Sin embargo, podemos advertir, también, que en ciertas conjunciones de los Poderes y Órganos autónomos del Estado Peruano, no será pacífica la implementación de los Sistemas Funcionales, pues, no olvidemos que el Estado es también una construcción cultural19; en el tránsito de sociedades autoritarias a sociedades democráticas, de sociedades cerradas a sociedades abiertas, de sociedades verticales a sociedades horizontales, de sociedades centralistas a sociedades participativas y descentralizadas.
Ello no obstante, pensemos en el beneficio que traería para la gobernabilidad y presencia del Estado, en los Departamentos del Perú, al unirse las cortes superiores de justicia, con los gobiernos municipales provinciales y distritales, oficinas desconcentradas del Congreso y de las Instituciones Públicas y Órganos Autónomos, asimismo, las direcciones departamentales de los Ministerios o Gobiernos Regionales; y por parte de la sociedad civil, las empresas con planes de responsabilidad social, los gremios, las universidades, colegios profesionales, iglesias, asociaciones privadas de desarrollo, comunidades campesinas y nativas, y demás organizaciones sociales de base; según corresponda, en función a los objetivos y metas de cada política pública, desde su formulación, ejecución y evaluación.
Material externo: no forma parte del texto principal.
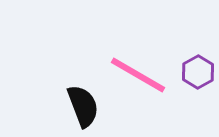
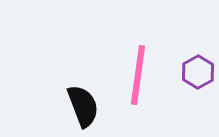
pink line: rotated 68 degrees clockwise
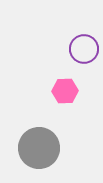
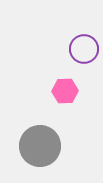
gray circle: moved 1 px right, 2 px up
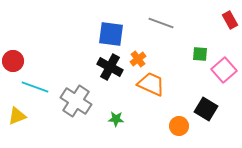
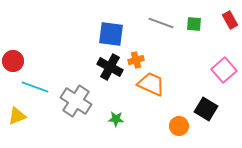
green square: moved 6 px left, 30 px up
orange cross: moved 2 px left, 1 px down; rotated 21 degrees clockwise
Inclusive, en su control a través de las veedurías ciudadanas que ha propuesto la Contraloría General de la República, en su Estrategia Preventiva Anticorrupción20.

En tal virtud, el Sistema de Justicia que proponemos, sea uno abierto a su entorno, inclusivo de la justicia comunitaria de los pueblos indígenas y nativos21, en permanente diálogo, predispuesto a la consulta y participación de la sociedad civil. No olvidemos que el Perú es un país multiétnico, pluricultural y multilingüe.
Al respecto, debo mencionar que, la Sala Mixta Descentralizada de Tarma de la Corte de Junín, realizó una primera experiencia auspiciosa de integración con las autoridades ediles, del Gobierno Regional, Fiscalía, Ejecutivo (Unidad de Gestión Educativa, SUNARP, INPE, PNP, Defensoría de Oficio e Instituto de Medicina Legal) y de la sociedad civil, representados por la asociaciones de abogados y periodistas de Tarma, cuya experiencia se podrá conocer en el artículo intitulado “Ensayo de Colaboración de Poderes en Tarma”, que aparece en mi blog personal22.
Finalmente, hago un llamado a las Comisiones de Plan de Gobierno de los Partidos Políticos para evaluar esta propuesta, pues, avizoramos que la creación de los sistemas funcionales, como el de Justicia, estarán en directa proporción, con el avance del proceso democrático en nuestra sociedad y la modernización de sus instituciones políticas, gracias también al empuje de su desarrollo social en el marco de la globalización, cuya década de crecimiento económico sostenido, celebramos hoy.